Durante esse Rock in Rio, estou aproveitando para ver uns shows que não assistiria nem sob tortura em situações convencionais. Por exemplo, Ke$ha e Kate Perry. Se essas apresentações tivessem passando na televisão normal, eu não mobilizaria uma vírgula para assistir. Agora, como é no Rock in Rio e o festival é assunto geral, a TV fica ligada e acabo vendo uma coisa ou outra. Nos shows das duas musas do pop feminino, ficou muito claro para mim a dificuldade de fazer algo inovador ou interessante nesse segmento depois da Madonna.
Antes, preciso esclarecer o que considero esse tal de pop feminino. Isso para que você, leitor, entenda minha categorização. Quando digo pop feminino, me refiro a cantoras que trabalham no universo do pop e fazem do espetáculo um elemento central do show, maior até mesmo que a música. Então, além das duas já citadas, entrariam nesse grupo também Lady Gaga, Shakira, Rihanna, Beyoncé e outras aí nessa linha. Já Adele, Amy Winehouse ou até mesmo Janelle Monáe (que eu não conhecia e foi uma grata surpresa) não se enquadram nessa categoria. Ficou claro?

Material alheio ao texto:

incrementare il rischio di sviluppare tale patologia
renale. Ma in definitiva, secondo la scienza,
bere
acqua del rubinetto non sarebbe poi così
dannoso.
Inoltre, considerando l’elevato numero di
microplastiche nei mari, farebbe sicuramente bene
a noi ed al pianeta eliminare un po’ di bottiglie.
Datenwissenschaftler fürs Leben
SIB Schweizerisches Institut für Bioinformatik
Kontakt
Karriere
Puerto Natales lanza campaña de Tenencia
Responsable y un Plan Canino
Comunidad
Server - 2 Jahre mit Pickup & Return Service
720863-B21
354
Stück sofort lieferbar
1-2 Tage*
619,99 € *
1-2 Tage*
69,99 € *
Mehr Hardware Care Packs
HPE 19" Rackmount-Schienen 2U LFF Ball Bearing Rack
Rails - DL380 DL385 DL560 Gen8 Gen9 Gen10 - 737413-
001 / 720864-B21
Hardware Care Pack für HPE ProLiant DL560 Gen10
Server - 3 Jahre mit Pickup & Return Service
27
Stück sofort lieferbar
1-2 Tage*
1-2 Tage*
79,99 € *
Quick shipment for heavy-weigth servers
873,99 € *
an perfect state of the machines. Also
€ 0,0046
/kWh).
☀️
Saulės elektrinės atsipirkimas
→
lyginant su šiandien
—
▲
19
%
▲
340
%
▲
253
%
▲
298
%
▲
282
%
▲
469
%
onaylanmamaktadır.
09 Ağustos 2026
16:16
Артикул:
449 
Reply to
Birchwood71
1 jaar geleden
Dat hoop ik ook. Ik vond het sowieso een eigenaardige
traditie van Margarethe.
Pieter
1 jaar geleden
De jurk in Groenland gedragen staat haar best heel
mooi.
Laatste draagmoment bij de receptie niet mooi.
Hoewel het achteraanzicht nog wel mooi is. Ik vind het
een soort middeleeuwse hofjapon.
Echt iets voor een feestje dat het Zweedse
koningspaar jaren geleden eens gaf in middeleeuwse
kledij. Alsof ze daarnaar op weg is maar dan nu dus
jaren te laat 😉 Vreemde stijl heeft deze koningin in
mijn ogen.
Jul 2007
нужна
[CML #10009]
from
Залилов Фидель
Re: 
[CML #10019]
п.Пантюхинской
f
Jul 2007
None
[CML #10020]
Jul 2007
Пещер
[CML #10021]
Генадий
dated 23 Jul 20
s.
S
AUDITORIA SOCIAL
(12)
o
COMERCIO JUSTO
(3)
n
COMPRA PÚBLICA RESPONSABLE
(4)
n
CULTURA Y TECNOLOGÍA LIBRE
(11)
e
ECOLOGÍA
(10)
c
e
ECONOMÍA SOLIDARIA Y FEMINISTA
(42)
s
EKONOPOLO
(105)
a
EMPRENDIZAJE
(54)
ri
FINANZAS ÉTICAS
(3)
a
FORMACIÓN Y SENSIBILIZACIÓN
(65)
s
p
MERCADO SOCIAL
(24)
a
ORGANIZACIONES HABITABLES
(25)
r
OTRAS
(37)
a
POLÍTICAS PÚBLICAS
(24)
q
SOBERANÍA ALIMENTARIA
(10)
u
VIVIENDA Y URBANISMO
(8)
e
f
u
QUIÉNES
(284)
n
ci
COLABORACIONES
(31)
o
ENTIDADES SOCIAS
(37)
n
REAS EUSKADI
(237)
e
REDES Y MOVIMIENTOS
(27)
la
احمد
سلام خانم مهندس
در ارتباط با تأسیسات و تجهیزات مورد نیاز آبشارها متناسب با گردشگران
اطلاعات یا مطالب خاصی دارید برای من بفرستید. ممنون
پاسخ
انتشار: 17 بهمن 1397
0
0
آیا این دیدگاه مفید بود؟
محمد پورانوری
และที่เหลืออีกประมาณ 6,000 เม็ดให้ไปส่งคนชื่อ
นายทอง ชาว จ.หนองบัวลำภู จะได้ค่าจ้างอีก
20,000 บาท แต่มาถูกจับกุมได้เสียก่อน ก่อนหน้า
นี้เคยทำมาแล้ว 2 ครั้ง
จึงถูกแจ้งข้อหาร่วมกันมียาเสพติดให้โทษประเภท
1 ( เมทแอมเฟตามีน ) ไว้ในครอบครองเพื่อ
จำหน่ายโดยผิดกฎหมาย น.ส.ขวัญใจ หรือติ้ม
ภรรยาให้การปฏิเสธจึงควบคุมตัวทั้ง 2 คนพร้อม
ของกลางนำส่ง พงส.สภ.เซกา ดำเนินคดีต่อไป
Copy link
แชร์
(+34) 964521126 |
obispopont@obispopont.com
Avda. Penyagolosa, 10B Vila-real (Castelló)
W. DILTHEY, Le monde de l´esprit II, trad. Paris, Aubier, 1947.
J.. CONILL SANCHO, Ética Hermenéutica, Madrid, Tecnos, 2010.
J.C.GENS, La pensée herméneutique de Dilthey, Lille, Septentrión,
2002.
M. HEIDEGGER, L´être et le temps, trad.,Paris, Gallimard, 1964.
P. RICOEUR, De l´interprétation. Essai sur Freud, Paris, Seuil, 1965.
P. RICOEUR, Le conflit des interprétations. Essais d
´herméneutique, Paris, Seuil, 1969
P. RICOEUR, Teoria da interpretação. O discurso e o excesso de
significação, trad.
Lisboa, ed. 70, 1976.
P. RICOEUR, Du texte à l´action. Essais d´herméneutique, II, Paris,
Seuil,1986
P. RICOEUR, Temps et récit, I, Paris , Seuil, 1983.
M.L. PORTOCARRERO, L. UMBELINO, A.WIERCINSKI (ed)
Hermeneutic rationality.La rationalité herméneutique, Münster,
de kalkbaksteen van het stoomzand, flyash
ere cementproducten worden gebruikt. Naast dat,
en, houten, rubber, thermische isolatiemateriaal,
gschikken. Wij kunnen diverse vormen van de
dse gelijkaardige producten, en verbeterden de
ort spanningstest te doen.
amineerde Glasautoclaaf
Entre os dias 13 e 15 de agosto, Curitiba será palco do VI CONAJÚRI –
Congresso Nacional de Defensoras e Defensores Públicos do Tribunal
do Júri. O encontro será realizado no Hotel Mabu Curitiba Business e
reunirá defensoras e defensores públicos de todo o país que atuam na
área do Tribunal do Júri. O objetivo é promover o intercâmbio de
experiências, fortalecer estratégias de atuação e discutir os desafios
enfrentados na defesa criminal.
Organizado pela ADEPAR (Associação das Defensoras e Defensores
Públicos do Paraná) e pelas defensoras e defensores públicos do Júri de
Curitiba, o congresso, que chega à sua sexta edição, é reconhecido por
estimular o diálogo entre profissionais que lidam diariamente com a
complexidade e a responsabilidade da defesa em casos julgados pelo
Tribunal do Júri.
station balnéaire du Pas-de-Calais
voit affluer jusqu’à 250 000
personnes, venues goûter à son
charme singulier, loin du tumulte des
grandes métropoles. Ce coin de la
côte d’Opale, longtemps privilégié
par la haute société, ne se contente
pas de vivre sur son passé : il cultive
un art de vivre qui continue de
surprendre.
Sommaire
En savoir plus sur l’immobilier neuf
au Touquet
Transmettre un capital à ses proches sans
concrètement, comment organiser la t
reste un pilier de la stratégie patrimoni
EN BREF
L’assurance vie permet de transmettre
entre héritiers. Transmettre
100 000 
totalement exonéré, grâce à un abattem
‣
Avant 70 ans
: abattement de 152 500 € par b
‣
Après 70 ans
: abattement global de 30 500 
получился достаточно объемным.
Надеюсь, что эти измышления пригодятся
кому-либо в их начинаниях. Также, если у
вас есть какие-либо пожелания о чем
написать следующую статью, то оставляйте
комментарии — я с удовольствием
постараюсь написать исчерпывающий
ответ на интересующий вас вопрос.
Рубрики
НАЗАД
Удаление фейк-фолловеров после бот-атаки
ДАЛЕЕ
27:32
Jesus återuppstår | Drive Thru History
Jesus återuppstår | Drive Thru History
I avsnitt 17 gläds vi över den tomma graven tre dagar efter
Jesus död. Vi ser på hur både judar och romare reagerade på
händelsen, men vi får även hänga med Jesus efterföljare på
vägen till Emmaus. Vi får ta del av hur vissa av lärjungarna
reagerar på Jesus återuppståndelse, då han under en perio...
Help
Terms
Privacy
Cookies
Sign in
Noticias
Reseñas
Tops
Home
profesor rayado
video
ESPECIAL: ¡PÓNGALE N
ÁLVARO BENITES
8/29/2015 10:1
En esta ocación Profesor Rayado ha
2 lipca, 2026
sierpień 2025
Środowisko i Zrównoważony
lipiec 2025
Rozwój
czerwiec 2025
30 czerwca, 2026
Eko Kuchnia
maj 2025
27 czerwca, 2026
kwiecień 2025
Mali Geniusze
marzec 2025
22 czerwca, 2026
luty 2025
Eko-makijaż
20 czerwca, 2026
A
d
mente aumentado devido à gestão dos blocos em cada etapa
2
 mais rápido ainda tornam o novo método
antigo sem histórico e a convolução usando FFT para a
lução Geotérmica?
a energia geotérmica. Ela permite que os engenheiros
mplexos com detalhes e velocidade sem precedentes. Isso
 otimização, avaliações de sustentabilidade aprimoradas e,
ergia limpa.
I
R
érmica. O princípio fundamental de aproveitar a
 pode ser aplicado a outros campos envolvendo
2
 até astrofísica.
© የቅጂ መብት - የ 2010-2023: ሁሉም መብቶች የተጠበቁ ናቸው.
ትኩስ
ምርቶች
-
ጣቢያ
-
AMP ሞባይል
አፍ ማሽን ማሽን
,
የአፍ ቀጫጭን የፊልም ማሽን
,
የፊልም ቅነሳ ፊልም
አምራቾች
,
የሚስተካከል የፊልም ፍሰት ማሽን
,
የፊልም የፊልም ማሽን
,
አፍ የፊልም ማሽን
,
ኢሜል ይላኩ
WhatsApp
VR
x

Voltando à questão da Madonna, é difícil demais para qualquer uma dessas cantoras pop trabalhar tendo um paradigma à altura da musa mor. Tudo que Lady Gaga, Shakira, Rihanna, Beyoncé, Ke$ha ou Kate Perry fizerem, a Madonna já fez antes. E o que é pior: melhor, mais ousado, mais impactante. Não sobra o menor espaço para as garotas tentarem algo diferente. Por exemplo, a Madonna foi mais gostosa e ousada sexualmente que todas aí juntas. Enquanto Kate Perry fala que beijou uma garota e gostou, Madonna levou uma dúzia para a cama, filmou e fotografou. Enquanto Beyoncé se esforça para ser rebolativa, Madonna é um Gene Kelly perto da egressa do Destiny's Child. Enquanto Lady Gaga tenta chocar o mundo com defesa aos gays e afronta à igreja com Judas, Madonna atraiu a ira cristã por misturar masturbação e fé. Ou seja, é difícil demais ousar ou inovar tendo a sombra da Madonna ao fundo.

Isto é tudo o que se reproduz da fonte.